* _Task to carry out_: Please say how many lines below include the word "arrow", with nothing beyond the number.

(Supplied records Opens)

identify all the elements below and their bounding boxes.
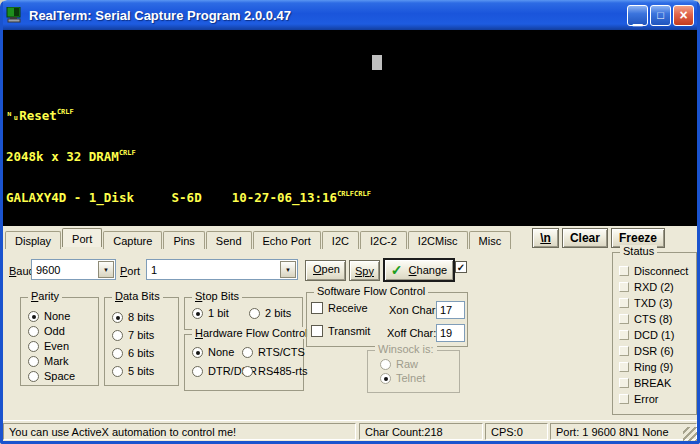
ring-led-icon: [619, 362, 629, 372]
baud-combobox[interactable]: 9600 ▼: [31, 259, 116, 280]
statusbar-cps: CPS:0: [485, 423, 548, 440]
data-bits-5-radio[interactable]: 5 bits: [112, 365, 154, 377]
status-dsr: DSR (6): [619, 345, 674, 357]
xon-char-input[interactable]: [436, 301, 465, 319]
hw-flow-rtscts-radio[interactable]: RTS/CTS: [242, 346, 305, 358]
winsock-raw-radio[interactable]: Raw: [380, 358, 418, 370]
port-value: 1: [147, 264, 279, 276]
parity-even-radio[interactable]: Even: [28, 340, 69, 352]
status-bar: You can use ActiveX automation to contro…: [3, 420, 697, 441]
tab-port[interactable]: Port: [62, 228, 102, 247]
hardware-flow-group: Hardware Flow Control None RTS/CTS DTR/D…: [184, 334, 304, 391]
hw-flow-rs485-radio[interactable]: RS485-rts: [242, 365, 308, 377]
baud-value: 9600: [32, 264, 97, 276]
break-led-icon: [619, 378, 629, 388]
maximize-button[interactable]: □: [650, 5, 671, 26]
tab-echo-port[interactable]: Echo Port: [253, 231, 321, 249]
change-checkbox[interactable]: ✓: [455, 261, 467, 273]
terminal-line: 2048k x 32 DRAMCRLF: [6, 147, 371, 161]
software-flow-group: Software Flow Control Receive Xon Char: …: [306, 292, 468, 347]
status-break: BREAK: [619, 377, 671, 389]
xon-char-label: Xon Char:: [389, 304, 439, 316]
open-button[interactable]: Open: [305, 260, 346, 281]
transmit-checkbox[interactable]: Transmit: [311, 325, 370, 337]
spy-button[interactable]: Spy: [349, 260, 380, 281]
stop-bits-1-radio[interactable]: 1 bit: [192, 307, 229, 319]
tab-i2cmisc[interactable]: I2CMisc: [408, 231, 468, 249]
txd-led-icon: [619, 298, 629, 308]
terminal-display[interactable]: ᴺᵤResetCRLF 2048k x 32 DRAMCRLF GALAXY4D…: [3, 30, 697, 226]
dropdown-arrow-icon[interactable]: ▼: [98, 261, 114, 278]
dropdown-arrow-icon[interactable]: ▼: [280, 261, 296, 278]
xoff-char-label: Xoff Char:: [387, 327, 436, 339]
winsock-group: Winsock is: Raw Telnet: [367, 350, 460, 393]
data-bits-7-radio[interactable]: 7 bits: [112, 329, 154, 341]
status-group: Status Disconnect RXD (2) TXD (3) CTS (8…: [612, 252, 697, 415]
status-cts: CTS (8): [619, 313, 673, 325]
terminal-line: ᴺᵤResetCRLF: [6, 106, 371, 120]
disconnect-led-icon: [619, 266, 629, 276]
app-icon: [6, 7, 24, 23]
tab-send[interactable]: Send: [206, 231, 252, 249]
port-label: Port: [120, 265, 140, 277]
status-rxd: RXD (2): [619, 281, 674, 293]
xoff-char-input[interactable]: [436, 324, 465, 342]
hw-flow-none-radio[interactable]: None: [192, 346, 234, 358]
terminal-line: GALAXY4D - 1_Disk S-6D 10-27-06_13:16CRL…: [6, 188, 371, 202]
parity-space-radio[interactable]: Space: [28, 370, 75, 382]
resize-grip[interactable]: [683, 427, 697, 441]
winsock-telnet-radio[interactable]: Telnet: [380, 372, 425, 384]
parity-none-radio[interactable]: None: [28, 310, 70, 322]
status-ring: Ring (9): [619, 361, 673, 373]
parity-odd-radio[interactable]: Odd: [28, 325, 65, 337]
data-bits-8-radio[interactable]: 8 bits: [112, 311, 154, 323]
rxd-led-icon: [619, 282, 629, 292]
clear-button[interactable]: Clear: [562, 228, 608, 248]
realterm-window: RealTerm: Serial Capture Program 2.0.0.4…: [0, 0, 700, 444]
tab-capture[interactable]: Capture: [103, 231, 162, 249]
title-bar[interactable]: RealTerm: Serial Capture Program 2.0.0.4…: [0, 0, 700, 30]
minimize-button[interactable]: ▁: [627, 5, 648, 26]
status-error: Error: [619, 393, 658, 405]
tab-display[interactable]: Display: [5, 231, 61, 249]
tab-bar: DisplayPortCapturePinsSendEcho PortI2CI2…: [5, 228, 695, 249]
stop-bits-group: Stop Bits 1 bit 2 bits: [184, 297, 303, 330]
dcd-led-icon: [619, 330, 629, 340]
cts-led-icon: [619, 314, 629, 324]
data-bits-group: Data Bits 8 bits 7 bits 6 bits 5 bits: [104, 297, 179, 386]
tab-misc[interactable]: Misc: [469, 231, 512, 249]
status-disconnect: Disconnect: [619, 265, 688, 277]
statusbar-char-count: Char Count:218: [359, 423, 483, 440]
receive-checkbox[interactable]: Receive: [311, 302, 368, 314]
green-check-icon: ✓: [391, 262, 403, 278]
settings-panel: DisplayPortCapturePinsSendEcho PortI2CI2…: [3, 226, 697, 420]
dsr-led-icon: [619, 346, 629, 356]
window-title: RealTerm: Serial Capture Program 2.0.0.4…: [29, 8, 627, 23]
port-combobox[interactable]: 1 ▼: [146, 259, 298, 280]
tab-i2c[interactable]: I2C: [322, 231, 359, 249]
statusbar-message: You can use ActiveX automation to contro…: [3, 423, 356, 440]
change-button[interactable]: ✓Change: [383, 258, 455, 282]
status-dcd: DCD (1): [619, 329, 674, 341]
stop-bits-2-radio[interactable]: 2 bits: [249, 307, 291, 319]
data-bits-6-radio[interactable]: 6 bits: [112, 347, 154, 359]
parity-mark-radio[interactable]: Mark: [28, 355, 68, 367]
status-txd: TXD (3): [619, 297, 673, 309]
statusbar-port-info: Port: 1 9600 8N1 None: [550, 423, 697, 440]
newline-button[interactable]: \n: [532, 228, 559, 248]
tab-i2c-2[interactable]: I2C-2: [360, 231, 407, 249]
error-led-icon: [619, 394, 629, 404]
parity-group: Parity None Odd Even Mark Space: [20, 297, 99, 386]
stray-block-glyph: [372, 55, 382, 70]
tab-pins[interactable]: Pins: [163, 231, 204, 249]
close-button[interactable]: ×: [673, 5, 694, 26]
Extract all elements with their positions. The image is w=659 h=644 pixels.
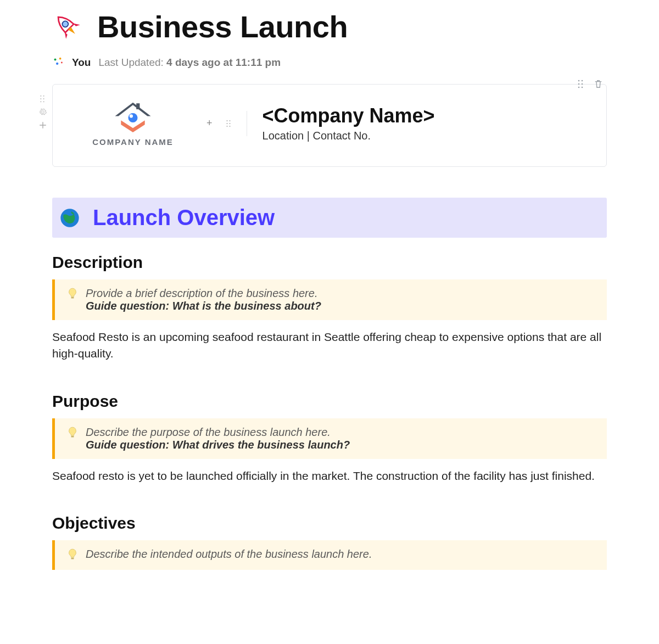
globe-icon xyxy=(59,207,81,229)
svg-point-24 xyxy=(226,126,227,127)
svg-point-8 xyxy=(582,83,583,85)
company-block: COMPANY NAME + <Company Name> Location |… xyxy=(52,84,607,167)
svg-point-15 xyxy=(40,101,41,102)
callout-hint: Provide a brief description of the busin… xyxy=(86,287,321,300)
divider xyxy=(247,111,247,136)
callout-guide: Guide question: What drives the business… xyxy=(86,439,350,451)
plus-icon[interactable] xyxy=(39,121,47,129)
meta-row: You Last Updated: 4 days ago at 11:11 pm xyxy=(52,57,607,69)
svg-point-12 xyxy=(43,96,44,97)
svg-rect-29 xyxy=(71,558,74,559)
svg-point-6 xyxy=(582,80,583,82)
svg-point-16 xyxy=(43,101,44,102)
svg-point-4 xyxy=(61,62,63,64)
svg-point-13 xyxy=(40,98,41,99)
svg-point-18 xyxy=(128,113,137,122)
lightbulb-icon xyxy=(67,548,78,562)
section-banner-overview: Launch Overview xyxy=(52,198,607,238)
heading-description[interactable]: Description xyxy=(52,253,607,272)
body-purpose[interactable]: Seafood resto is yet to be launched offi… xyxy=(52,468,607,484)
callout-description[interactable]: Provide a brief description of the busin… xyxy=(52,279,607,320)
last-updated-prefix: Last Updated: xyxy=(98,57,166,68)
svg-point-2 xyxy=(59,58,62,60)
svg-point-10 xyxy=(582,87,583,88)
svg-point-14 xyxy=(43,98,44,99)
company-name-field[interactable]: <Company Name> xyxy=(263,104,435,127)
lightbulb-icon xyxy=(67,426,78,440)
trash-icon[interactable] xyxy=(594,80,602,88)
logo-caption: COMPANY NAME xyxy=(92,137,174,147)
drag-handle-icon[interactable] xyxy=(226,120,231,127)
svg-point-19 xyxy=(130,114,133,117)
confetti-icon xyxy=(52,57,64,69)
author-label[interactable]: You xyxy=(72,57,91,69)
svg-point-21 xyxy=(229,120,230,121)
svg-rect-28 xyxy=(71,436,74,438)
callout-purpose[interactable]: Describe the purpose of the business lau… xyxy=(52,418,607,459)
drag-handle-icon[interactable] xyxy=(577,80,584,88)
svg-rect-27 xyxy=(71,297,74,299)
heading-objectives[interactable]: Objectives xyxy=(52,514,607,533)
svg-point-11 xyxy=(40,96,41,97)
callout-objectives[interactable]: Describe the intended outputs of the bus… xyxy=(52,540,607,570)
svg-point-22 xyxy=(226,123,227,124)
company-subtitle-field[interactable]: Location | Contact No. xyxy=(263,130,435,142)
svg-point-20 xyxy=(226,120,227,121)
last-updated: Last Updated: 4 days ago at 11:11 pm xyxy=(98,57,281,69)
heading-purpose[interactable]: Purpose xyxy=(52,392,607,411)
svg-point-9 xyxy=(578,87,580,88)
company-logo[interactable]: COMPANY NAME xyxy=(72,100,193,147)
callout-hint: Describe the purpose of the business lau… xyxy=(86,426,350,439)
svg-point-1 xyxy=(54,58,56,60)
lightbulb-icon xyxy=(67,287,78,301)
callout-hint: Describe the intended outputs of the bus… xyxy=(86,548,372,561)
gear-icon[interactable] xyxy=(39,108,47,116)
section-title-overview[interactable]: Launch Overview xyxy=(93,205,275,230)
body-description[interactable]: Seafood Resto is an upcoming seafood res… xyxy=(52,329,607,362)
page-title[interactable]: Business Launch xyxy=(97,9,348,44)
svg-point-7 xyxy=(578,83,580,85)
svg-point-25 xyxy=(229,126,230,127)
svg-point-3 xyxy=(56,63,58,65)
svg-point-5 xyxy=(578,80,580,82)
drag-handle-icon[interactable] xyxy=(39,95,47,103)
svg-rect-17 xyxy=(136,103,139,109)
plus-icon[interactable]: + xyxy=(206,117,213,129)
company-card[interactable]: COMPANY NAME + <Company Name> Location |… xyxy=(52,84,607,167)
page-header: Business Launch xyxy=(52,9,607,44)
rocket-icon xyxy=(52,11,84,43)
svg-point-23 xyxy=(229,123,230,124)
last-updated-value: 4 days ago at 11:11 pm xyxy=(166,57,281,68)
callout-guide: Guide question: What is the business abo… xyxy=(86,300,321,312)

(Supplied records Closes)

* _Task response_: 2